(Dataset entries)
● ● ● ● ● ● ●

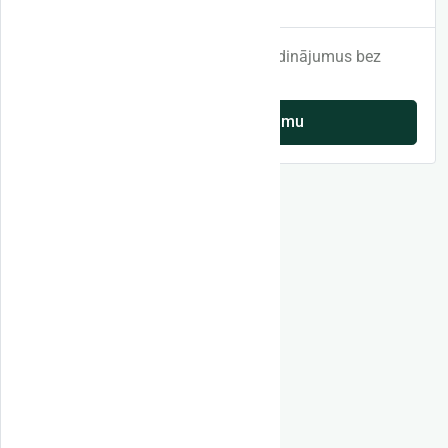
Reģistrējies un saņem pirmos 3 sludinājumus bez
maksas!
Pievienot sludinājumu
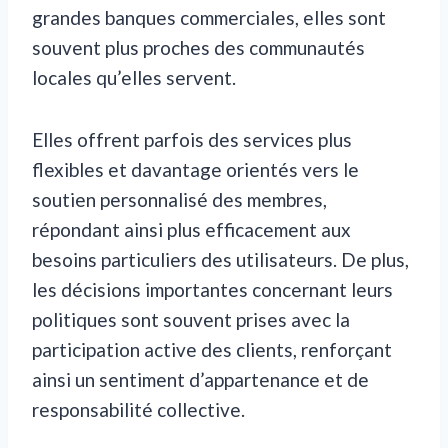
grandes banques commerciales, elles sont
souvent plus proches des communautés
locales qu’elles servent.
Elles offrent parfois des services plus
flexibles et davantage orientés vers le
soutien personnalisé des membres,
répondant ainsi plus efficacement aux
besoins particuliers des utilisateurs. De plus,
les décisions importantes concernant leurs
politiques sont souvent prises avec la
participation active des clients, renforçant
ainsi un sentiment d’appartenance et de
responsabilité collective.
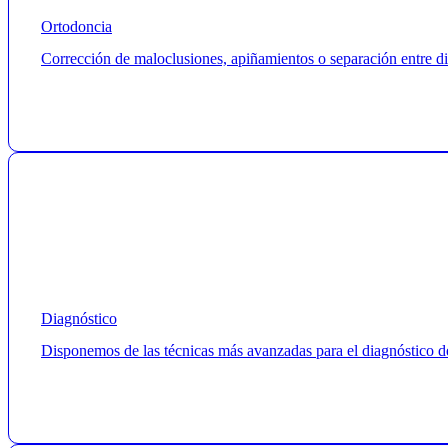
Ortodoncia
Corrección de maloclusiones, apiñamientos o separación entre dien
Diagnóstico
Disponemos de las técnicas más avanzadas para el diagnóstico de 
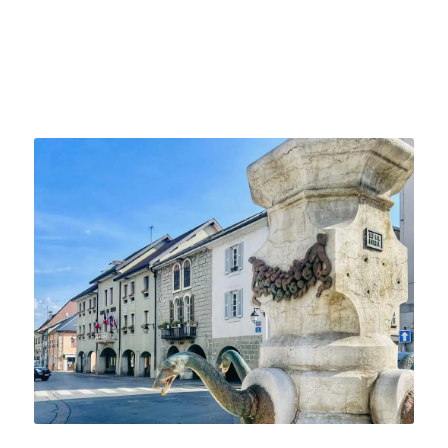
d’une commune à l’autre.
En savoir plus sur l’agence immobilière Aix les Bains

● ● ● ● ● ● ●

> **WHAT THE TASK ASKS**:
Leave out the pictures and output the rest of the records exactly.

> **THE COMPLETED TASK**:
Reģistrējies un saņem pirmos 3 sludinājumus bez
maksas!
Pievienot sludinājumu
grandes banques commerciales, elles sont
souvent plus proches des communautés
locales qu’elles servent.
Elles offrent parfois des services plus
flexibles et davantage orientés vers le
soutien personnalisé des membres,
répondant ainsi plus efficacement aux
besoins particuliers des utilisateurs. De plus,
les décisions importantes concernant leurs
politiques sont souvent prises avec la
participation active des clients, renforçant
ainsi un sentiment d’appartenance et de
responsabilité collective.
Ortodoncia
Corrección de maloclusiones, apiñamientos o separación entre dien
Diagnóstico
Disponemos de las técnicas más avanzadas para el diagnóstico de 
d’une commune à l’autre.
En savoir plus sur l’agence immobilière Aix les Bains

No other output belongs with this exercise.